UK Family Loses Toxic Mold Case
No Compendation for Tenants of Damp Properties
Lee v Leeds City Council; Ratcliffe v Sandwell Metropolitan Borough Council
Court of Appeal
21 January 2002
Families who say their lives have been blighted by mould and damp in their council homes today failed in a test case compensation bid.
Three Appeal Court judges ruled that local authorities were not obliged to put right design defects in the families' homes – even though they made them ‘prejudicial to human health'.
Ruth Lee, who lives with her two young sons in Leeds, and Dawn Ratcliffe, who has three asthmatic children, of Tividale, Oldbury, West Midlands, had both argued their fundamental human rights had been violated.
Their lawyers claimed the condensation, damp and mould which infests their homes amounted to a breach of their right to respect for their private and family lives under the Human Rights Act.
But London's Appeal Court ruled that, although Leeds City Council and Sandwell Metropolitan Borough Council were duty-bound to keep the properties in structural repair, that did not extend to putting right the design defects at the root of the condensation problem.
Ruth Lee has lived in the property since 1995. Experts who inspected the interior reported that its state was so bad as to be ‘prejudicial to human health' and a ‘statutory nuisance'.
The Ratcliffe family moved into their property in 1993. Mrs Ratcliffe's children, Stuart, seven, Robert, 13, and Natasha, 11, all suffer from asthma and she says their condition has been greatly worsened by the state of their home.
Sandwell Council did not dispute that the condition of the property made it prejudicial to human health.
But Lord Justice Chadwick, sitting with Lord Justice Tuckey and Sir Murray Stuart-Smith, said the terms of the tenancy agreements did not make the councils liable to put right design defects.
Nor could it be said that, in these cases, the councils failure to do so amounted to a breach of the families' human rights, he ruled.
Although the councils were obliged under the leases to keep the properties in structural repair, the judge said: ‘The works required to remedy the design defects are not works of repair'.

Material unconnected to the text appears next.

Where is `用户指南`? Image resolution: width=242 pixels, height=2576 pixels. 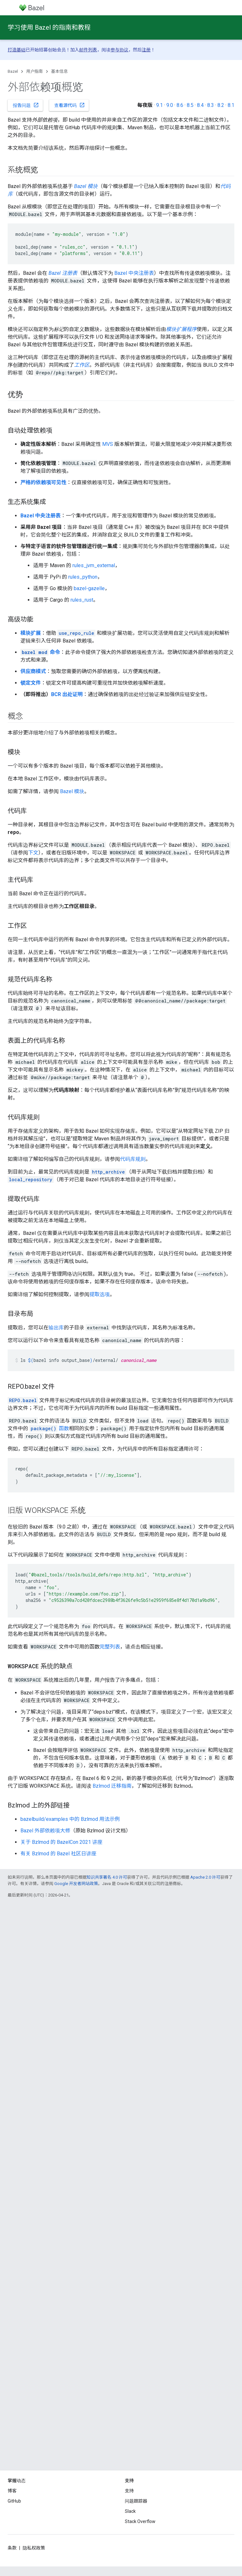 用户指南 is located at coordinates (34, 71).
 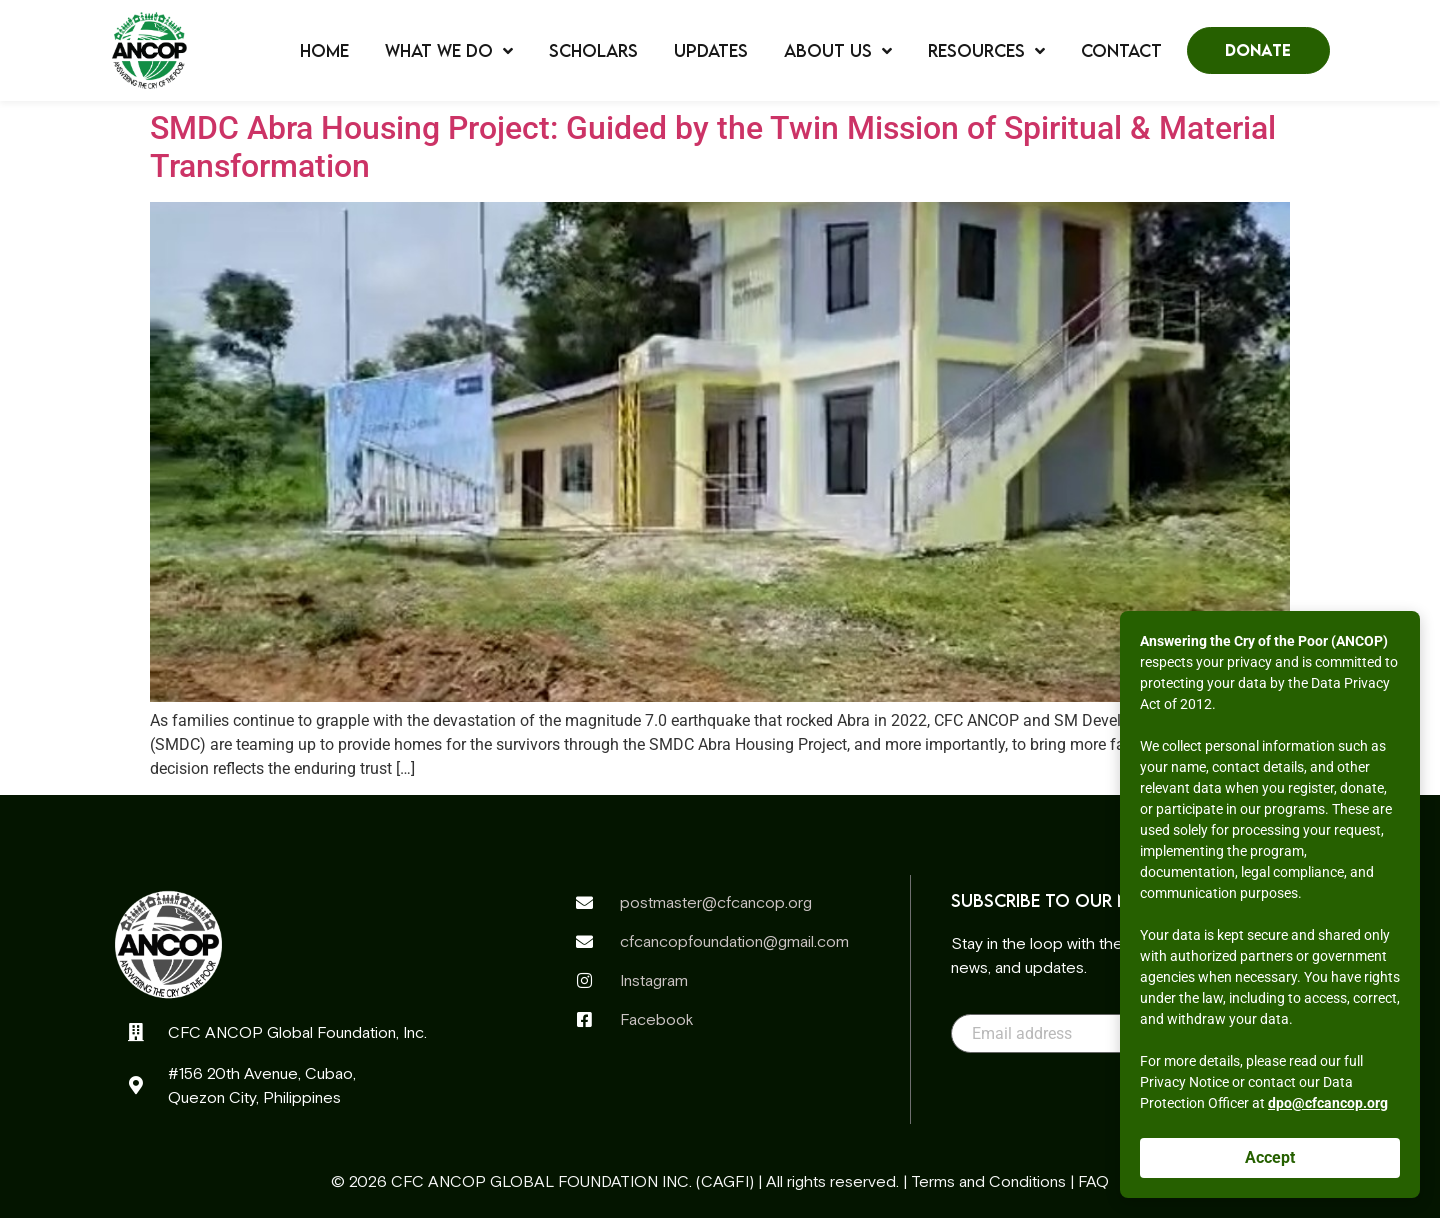 I want to click on About Us, so click(x=838, y=51).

Mr Kim Lewison QC, for the families, earlier told the judges that, had they been private tenants, they could have asked the councils to serve ‘nuisance abatement' notices on their landlords.
But the councils could not serve abatement notices on themselves, so local authority tenants were obliged to take matters into their own hands and take their cases to court, he said.
He argued unsuccessfully that the Human Rights Act put the councils under an ‘independent statutory duty' to put right the defects in the families' homes.